TRX--Strong Execution But Getting Too Pricey (TRXI)
From Stifel Nicolaus analyst Scott Devitt's note to clients on TRX's (TRXI) Q1 results:
TRX reported a solid quarter and seems to be executing well against its business plan. That said, the shares are up by 34% in the past three months. Based on the shares move, we are lowering our rating to Hold but increasing our fair value estimate to $11.50 based on an EV/EBITDA multiple of 8x on our 2007 estimates. TRX reported $31.8 million in revenues for 1Q06, in line with our $31.3 million estimate, with net income of $2.9 million and diluted EPS of $0.17, above our $0.09 estimate. Customer care revenue declined to 23% of revenues, compared to 26% in 1Q05. The company has made a strategic decision to gradually transition away from its customer care operations. We estimate revenues of $117.1 million for TRX in 2006 and $126.5 million in 2007, with gross profit and EBITDA margins of 43.6% and 17.6% in 2006 and 44.2% and 18.4% in 2007, respectively. Our EPS estimate for 2006 is $0.60 and EPS of $0.71 in 2007.
Recent Results
TRX reported $31.8 million in revenues for 1Q06, in line with our $31.3 million estimate, with net income of $2.9 million and diluted EPS of $0.17, ahead of our estimate of $0.09. Revenues excluding client reimbursements were $31.2 million. For 1Q06, Adjusted EBITDA was $5.7 million, up $3.1 million over the year-ago period. EBITDA margin in the quarter was 17.9%, driven by an improving revenue mix, increasing operating leverage and cost structure adjustments.For the quarter, revenues excluding client reimbursements were $31.2 million; revenues from transaction processing services increased 6% over last year to $20.1 million, but growth was affected by 2% due to foreign currency effects; revenues from data integration services decreased 2%year/year to $3.9 million; and revenues from customer care activities decreased 8.6% from the year-ago period to $7.2 million.

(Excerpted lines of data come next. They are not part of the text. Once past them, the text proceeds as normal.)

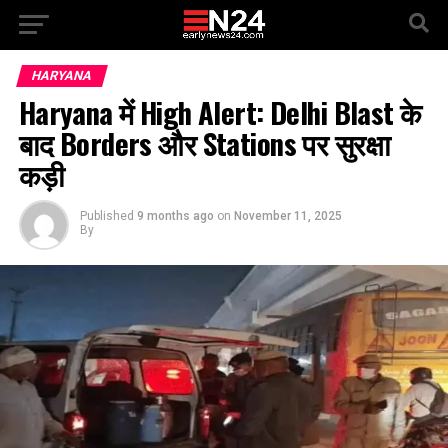
HARYANA
Haryana में High Alert: Delhi Blast के
बाद Borders और Stations पर सुरक्षा
कड़ी
Published
9 months ago
on
November 11, 2025
By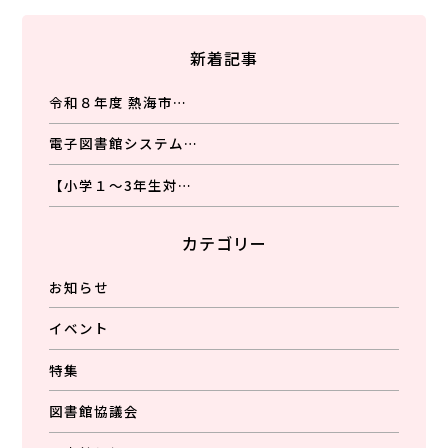
新着記事
令和８年度 熱海市…
電子図書館システム…
【小学１～3年生対…
カテゴリー
お知らせ
イベント
特集
図書館協議会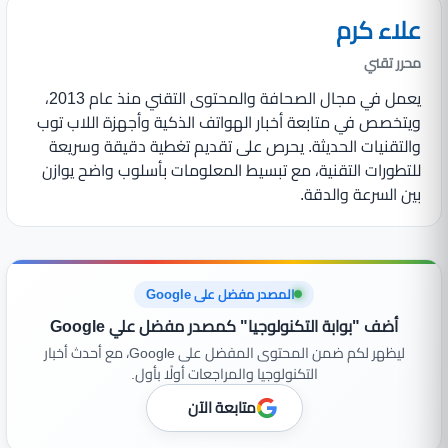
علاء كرم
محرر تقني
يعمل في مجال الصحافة والمحتوى التقني منذ عام 2013،
ويتخصص في متابعة أخبار الهواتف الذكية وأجهزة اللاب توب
والتقنيات الحديثة. يحرص على تقديم تغطية دقيقة وسريعة
للتطورات التقنية، مع تبسيط المعلومات بأسلوب واضح يوازن
بين السرعة والدقة.
المصدر مفضل على Google
أضف "بوابة التكنولوجيا" كمصدر مفضل علي Google
ليظهر لكم ضمن المحتوى المفضل على Google، مع أحدث أخبار
التكنولوجيا والمراجعات أولًا بأول.
متابعة الآن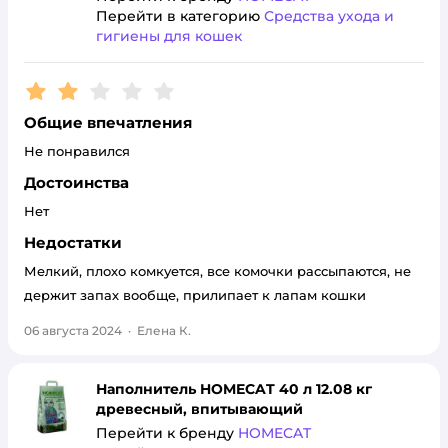
Перейти в категорию
Средства ухода и
гигиены для кошек
Рейтинг:
2
Общие впечатления
Не понравился
Достоинства
Нет
Недостатки
Мелкий, плохо комкуется, все комочки рассыпаются, не
держит запах вообще, прилипает к лапам кошки
06 августа 2024
·
Елена К.
Наполнитель HOMECAT 40 л 12.08 кг
древесный, впитывающий
Перейти к бренду
HOMECAT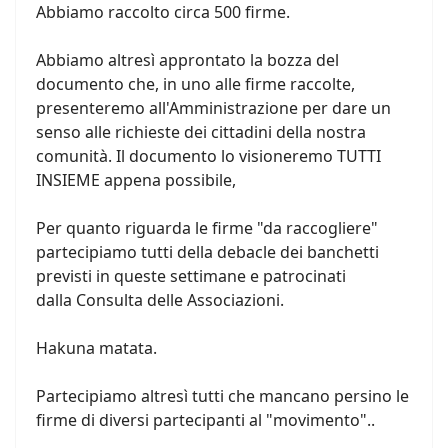
Abbiamo raccolto circa 500 firme.
Abbiamo altresì approntato la bozza del
documento che, in uno alle firme raccolte,
presenteremo all'Amministrazione per dare un
senso alle richieste dei cittadini della nostra
comunità. Il documento lo visioneremo TUTTI
INSIEME appena possibile,
Per quanto riguarda le firme "da raccogliere"
partecipiamo tutti della debacle dei banchetti
previsti in queste settimane e patrocinati
dalla Consulta delle Associazioni.
Hakuna matata.
Partecipiamo altresì tutti che mancano persino le
firme di diversi partecipanti al "movimento"..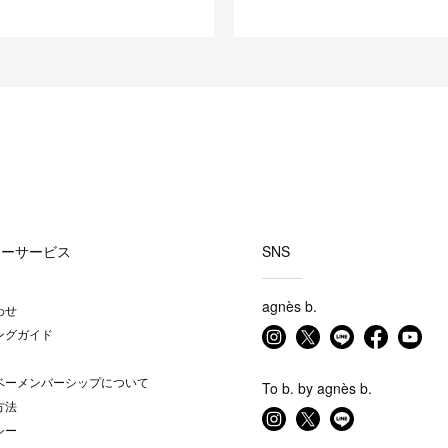
マーサービス
SNS
agnès b.
わせ
ングガイド
ベーメンバーシップについて
To b. by agnès b.
方法
シー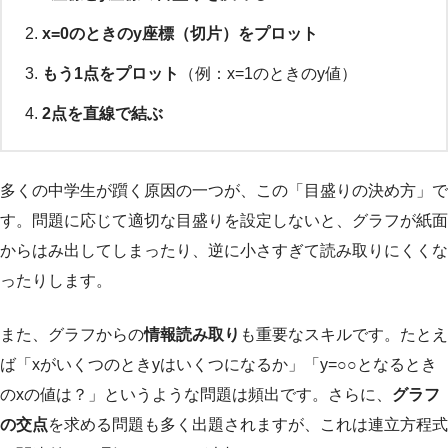
x=0のときのy座標（切片）をプロット
もう1点をプロット
（例：x=1のときのy値）
2点を直線で結ぶ
多くの中学生が躓く原因の一つが、この「目盛りの決め方」で
す。問題に応じて適切な目盛りを設定しないと、グラフが紙面
からはみ出してしまったり、逆に小さすぎて読み取りにくくな
ったりします。
また、グラフからの
情報読み取り
も重要なスキルです。たとえ
ば「xがいくつのときyはいくつになるか」「y=○○となるとき
のxの値は？」というような問題は頻出です。さらに、
グラフ
の交点
を求める問題も多く出題されますが、これは連立方程式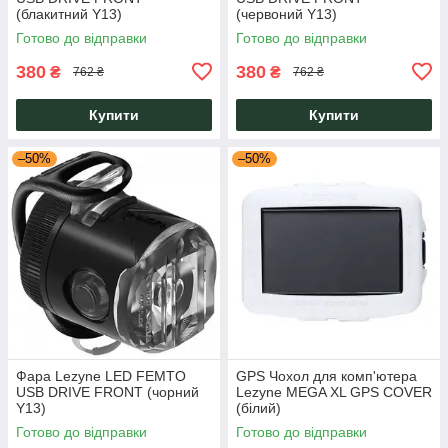
(блакитний Y13)
(червоний Y13)
Готово до відправки
Готово до відправки
380
380
₴
₴
762 ₴
762 ₴
Купити
Купити
–50%
–50%
Фара Lezyne LED FEMTO
GPS Чохол для комп'ютера
USB DRIVE FRONT (чорний
Lezyne MEGA XL GPS COVER
Y13)
(білий)
Готово до відправки
Готово до відправки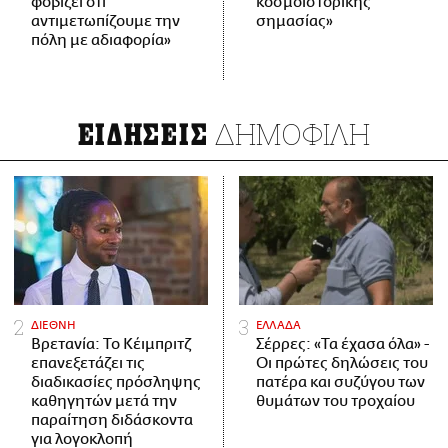
φοβίζει ότι
κοσμοϊστορικής
αντιμετωπίζουμε την
σημασίας»
πόλη με αδιαφορία»
ΔΗΜΟΦΙΛΗ
ΕΙΔΗΣΕΙΣ
ΔΙΕΘΝΗ
ΕΛΛΑΔΑ
Βρετανία: Το Κέιμπριτζ
Σέρρες: «Τα έχασα όλα» -
επανεξετάζει τις
Οι πρώτες δηλώσεις του
διαδικασίες πρόσληψης
πατέρα και συζύγου των
καθηγητών μετά την
θυμάτων του τροχαίου
παραίτηση διδάσκοντα
για λογοκλοπή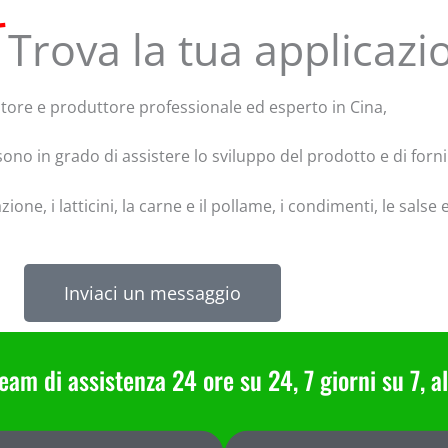
Trova la tua applicazi
tore e produttore professionale ed esperto in Cina,
sono in grado di assistere lo sviluppo del prodotto e di forni
one, i latticini, la carne e il pollame, i condimenti, le salse e
Inviaci un messaggio
eam di assistenza 24 ore su 24, 7 giorni su 7,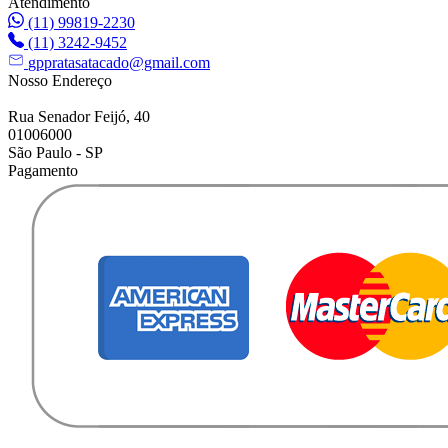
Atendimento
(11) 99819-2230
(11) 3242-9452
gppratasatacado@gmail.com
Nosso Endereço
Rua Senador Feijó, 40
01006000
São Paulo - SP
Pagamento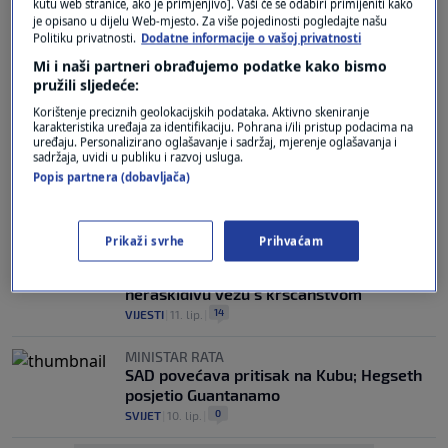
kutu web stranice, ako je primjenjivo]. Vaši će se odabiri primijeniti kako
je opisano u dijelu Web-mjesto. Za više pojedinosti pogledajte našu
PLANIRANI ZA DANAS
Politiku privatnosti.
Dodatne informacije o vašoj privatnosti
Pregovori SAD-a i Irana iznenada otkazani
Mi i naši partneri obrađujemo podatke kako bismo
2
SVIJET
|
19. lip.
|
pružili sljedeće:
Korištenje preciznih geolokacijskih podataka. Aktivno skeniranje
G7 SUMMIT U FRANCUSKOJ
karakteristika uređaja za identifikaciju. Pohrana i/ili pristup podacima na
VIDEO / Trump zakasnio sat vremena na
uređaju. Personalizirano oglašavanje i sadržaj, mjerenje oglašavanja i
sastanak s europskim čelnicima pa
sadržaja, uvidi u publiku i razvoj usluga.
poručio: "Ja sam šef"
Popis partnera (dobavljača)
4
SVIJET
|
17. lip.
|
7. LIPNJA
Prikaži svrhe
Prihvaćam
Grlić Radman: Dan hrvatske diplomacije
treba biti spomendan. Potvrđuje
neraskidivu vezu s kršćanstvom
14
VIJESTI
|
11. lip.
|
MINISTAR RATA
SAD povećava pritisak na Kubu; Hegseth
posjetio Guantanamo
0
SVIJET
|
10. lip.
|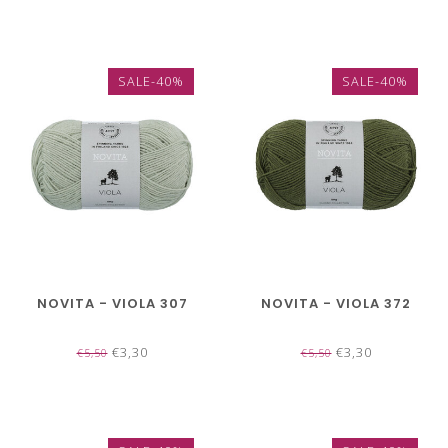
SALE-40%
SALE-40%
NOVITA - VIOLA 307
NOVITA - VIOLA 372
€3,30
€3,30
€5,50
€5,50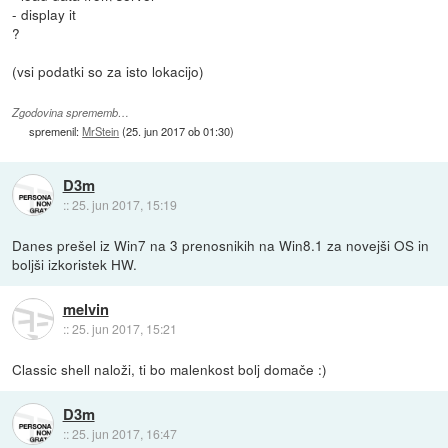
- display it
?
(vsi podatki so za isto lokacijo)
Zgodovina sprememb…
spremenil:
MrStein
(
25. jun 2017 ob 01:30
)
D3m
::
25. jun 2017, 15:19
Danes prešel iz Win7 na 3 prenosnikih na Win8.1 za novejši OS in
boljši izkoristek HW.
melvin
::
25. jun 2017, 15:21
Classic shell naloži, ti bo malenkost bolj domače :)
D3m
::
25. jun 2017, 16:47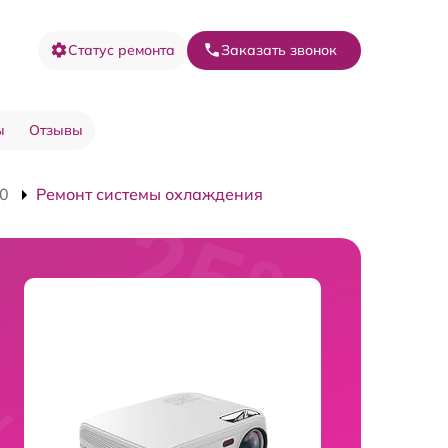
Статус ремонта
Заказать звонок
ы
Отзывы
10
Ремонт системы охлаждения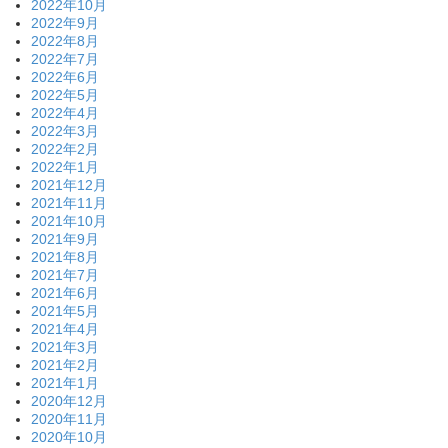
2022年10月
2022年9月
2022年8月
2022年7月
2022年6月
2022年5月
2022年4月
2022年3月
2022年2月
2022年1月
2021年12月
2021年11月
2021年10月
2021年9月
2021年8月
2021年7月
2021年6月
2021年5月
2021年4月
2021年3月
2021年2月
2021年1月
2020年12月
2020年11月
2020年10月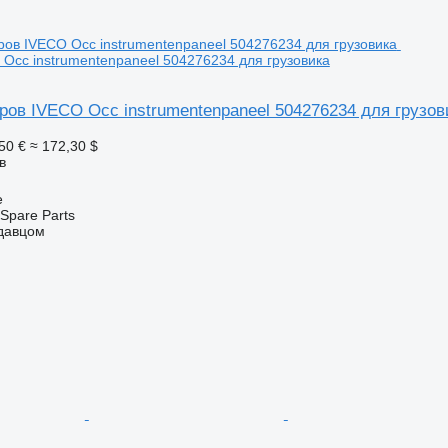
Occ instrumentenpaneel 504276234 для грузовика
ров IVECO Occ instrumentenpaneel 504276234 для грузов
50 €
≈ 172,30 $
в
e
Spare Parts
одавцом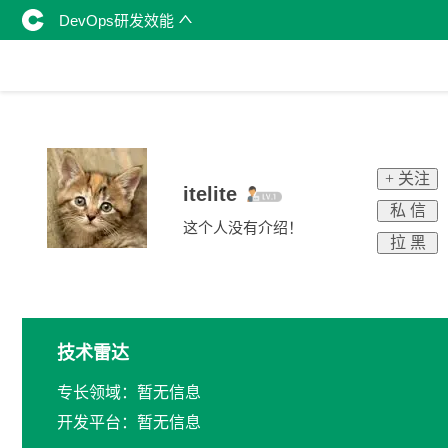
DevOps研发效能
+ 关注
itelite
私 信
这个人没有介绍！
拉 黑
技术雷达
专长领域：暂无信息
开发平台：暂无信息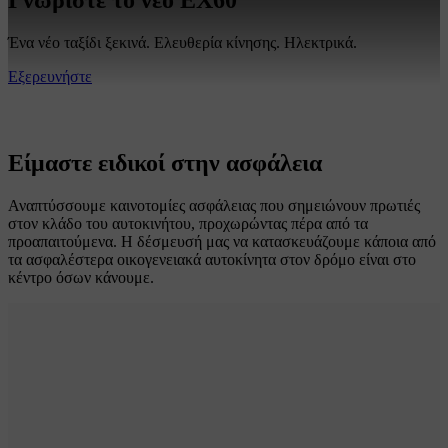
Ένα νέο ταξίδι ξεκινά. Ελευθερία κίνησης. Ηλεκτρικά.
Εξερευνήστε
Είμαστε ειδικοί στην ασφάλεια
Αναπτύσσουμε καινοτομίες ασφάλειας που σημειώνουν πρωτιές
στον κλάδο του αυτοκινήτου, προχωρώντας πέρα από τα
προαπαιτούμενα. Η δέσμευσή μας να κατασκευάζουμε κάποια από
τα ασφαλέστερα οικογενειακά αυτοκίνητα στον δρόμο είναι στο
κέντρο όσων κάνουμε.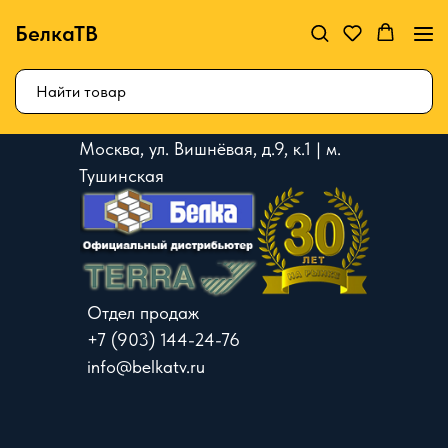
БелкаТВ
Москва, ул. Вишнёвая, д.9, к.1 | м.
Тушинская
Отдел продаж
+7 (903) 144-24-76
info@belkatv.ru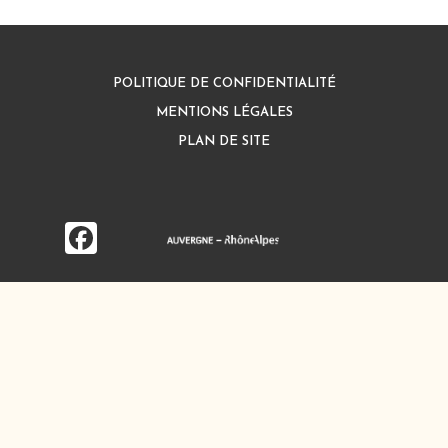
POLITIQUE DE CONFIDENTIALITÉ
MENTIONS LÉGALES
PLAN DE SITE
Facebook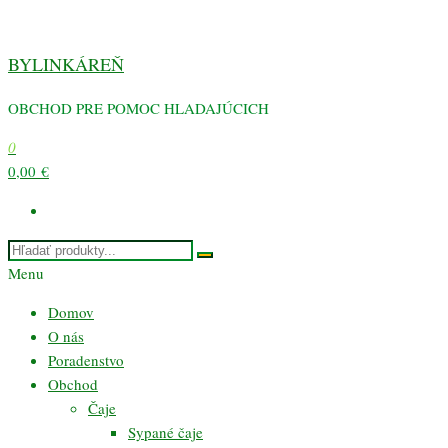
Preskočiť
na
BYLINKÁREŇ
obsah
OBCHOD PRE POMOC HLADAJÚCICH
0
0,00 €
Menu
Domov
O nás
Poradenstvo
Obchod
Čaje
Sypané čaje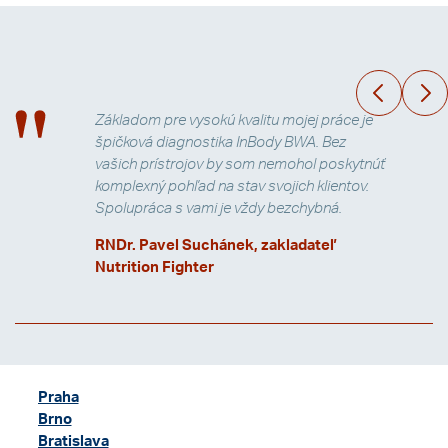
Základom pre vysokú kvalitu mojej práce je
špičková diagnostika InBody BWA. Bez
vašich prístrojov by som nemohol poskytnúť
komplexný pohľad na stav svojich klientov.
Spolupráca s vami je vždy bezchybná.
RNDr. Pavel Suchánek, zakladateľ
Nutrition Fighter
Praha
Brno
Bratislava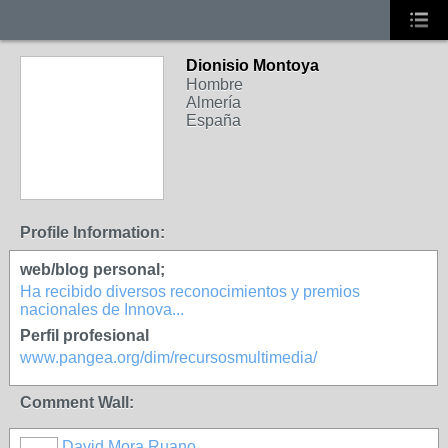
Dionisio Montoya
Hombre
Almería
España
Profile Information:
web/blog personal;
Ha recibido diversos reconocimientos y premios
nacionales de Innova...
Perfil profesional
www.pangea.org/dim/recursosmultimedia/
Comment Wall:
David Mora Ruano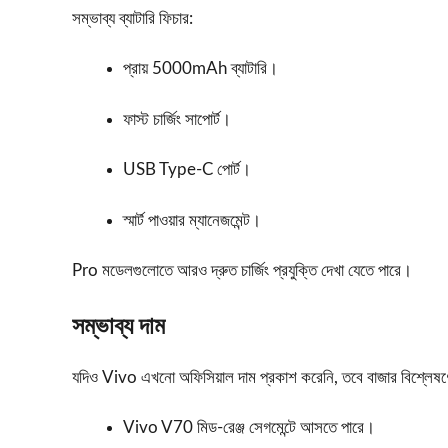
সম্ভাব্য ব্যাটারি ফিচার:
প্রায় 5000mAh ব্যাটারি।
ফাস্ট চার্জিং সাপোর্ট।
USB Type-C পোর্ট।
স্মার্ট পাওয়ার ম্যানেজমেন্ট।
Pro মডেলগুলোতে আরও দ্রুত চার্জিং প্রযুক্তি দেখা যেতে পারে।
সম্ভাব্য দাম
যদিও Vivo এখনো অফিসিয়াল দাম প্রকাশ করেনি, তবে বাজার বিশ্লেষণ
Vivo V70 মিড-রেঞ্জ সেগমেন্টে আসতে পারে।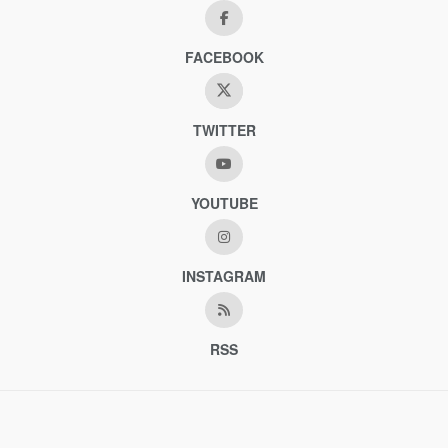
FACEBOOK
TWITTER
YOUTUBE
INSTAGRAM
RSS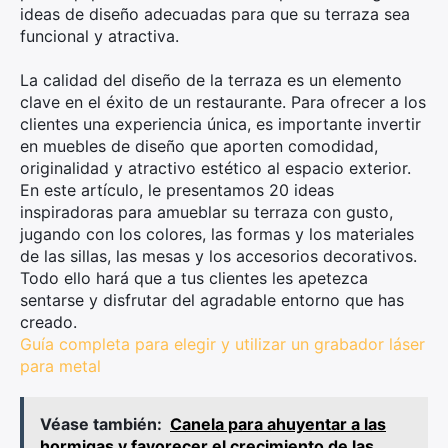
ideas de diseño adecuadas para que su terraza sea
funcional y atractiva.
La calidad del diseño de la terraza es un elemento
clave en el éxito de un restaurante. Para ofrecer a los
clientes una experiencia única, es importante invertir
en muebles de diseño que aporten comodidad,
originalidad y atractivo estético al espacio exterior.
En este artículo, le presentamos 20 ideas
inspiradoras para amueblar su terraza con gusto,
jugando con los colores, las formas y los materiales
de las sillas, las mesas y los accesorios decorativos.
Todo ello hará que a tus clientes les apetezca
sentarse y disfrutar del agradable entorno que has
creado.
Guía completa para elegir y utilizar un grabador láser
para metal
Véase también:
Canela para ahuyentar a las
hormigas y favorecer el crecimiento de las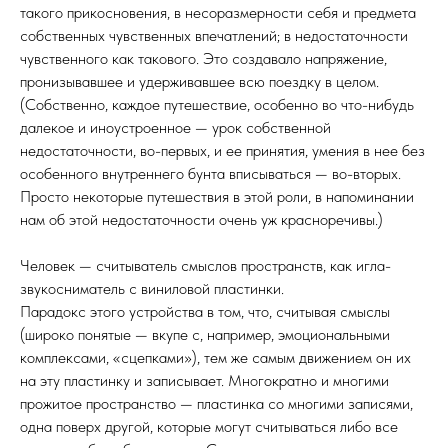
такого прикосновения, в несоразмерности себя и предмета
собственных чувственных впечатлений; в недостаточности
чувственного как такового. Это создавало напряжение,
пронизывавшее и удерживавшее всю поездку в целом.
(Собственно, каждое путешествие, особенно во что-нибудь
далекое и иноустроенное — урок собственной
недостаточности, во-первых, и ее принятия, умения в нее без
особенного внутреннего бунта вписываться — во-вторых.
Просто некоторые путешествия в этой роли, в напоминании
нам об этой недостаточности очень уж красноречивы.)
Человек — считыватель смыслов пространств, как игла-
звукосниматель с виниловой пластинки.
Парадокс этого устройства в том, что, считывая смыслы
(широко понятые — вкупе с, например, эмоциональными
комплексами, «сцепками»), тем же самым движением он их
на эту пластинку и записывает. Многократно и многими
прожитое пространство — пластинка со многими записями,
одна поверх другой, которые могут считываться либо все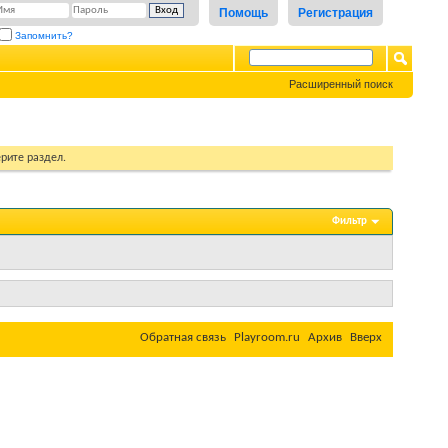
Помощь
Регистрация
Запомнить?
Расширенный поиск
рите раздел.
Фильтр
Обратная связь
Playroom.ru
Архив
Вверх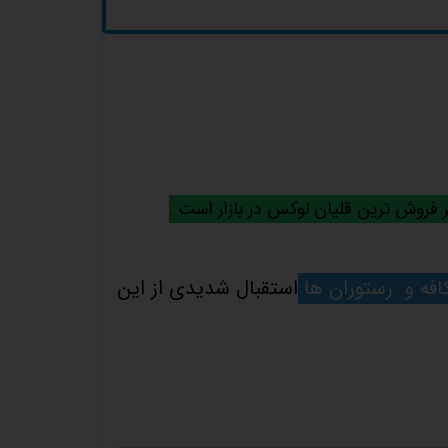
ر فروش ترین قلیان لوکس در بازار است .
افه و رستوران ها
استقبال شدیدی از این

Core transaction processing and data integration revenues increased to 77% of revenues compared to 75% in the first quarter of 2005. Customer care revenue declined to 23% of revenues, compared to 26% in 1Q05. Management noted that call center transition is on track and that since the first four months of 2006, total head count has been reduced by 25%. The company has made a strategic decision to gradually transition away from its customer care operations. Much of the current and expected margin expansion has been and will continue to be generated by the move away from the customer care operations.
Total transactions during the quarter were 23.3 million with revenue per transaction of $0.86, down from $0.88 sequentially. TRX's core business is typically comprised of 65% leisure travel and 35% corporate. In the quarter, the company saw stronger transaction growth on the corporate side than the leisure side.
Cash and equivalents on the balance sheet at the end of March 31, 2006 were $24.8 million. Capital expenditures in the quarter amounted to $578,000.
Outlook and Conclusion
Management guidance for 2006 included full year revenues to range between $113 million and $124 million, with core transaction processing and data integration revenues between $99 million and $104 million. Adjusted EBITDA is expected to be between $19.5 million and $21.5 million with EPS between $0.55 and $0.66, excluding the effects of FAS 123R. The company expects to record a one-time charge next quarter of between $0.8 million to $1.0 million relating to the ramp down of the customer care activities. Further, management expects that 75% - 85% of future growth should come from the existing client base as new solutions are added.We estimate revenues of $117.1 million for TRX in 2006 and $126.5 million in 2007, with gross profit and EBITDA margins of 43.6% and 17.6% in 2006 and 44.2% and 18.4% in 2007, respectively. Our EPS estimate for 2006 is $0.60 and EPS of $0.71 in 2007.
In our view, TRX reported a solid quarter and seems to be executing well against its business plan. That said, the shares are up by 34% in the past three months. Based on the shares move, we are lowering our rating to Hold but increasing our fair value estimate to $11.75 based on an EV/EBITDA multiple of 8x on our 2007 estimates.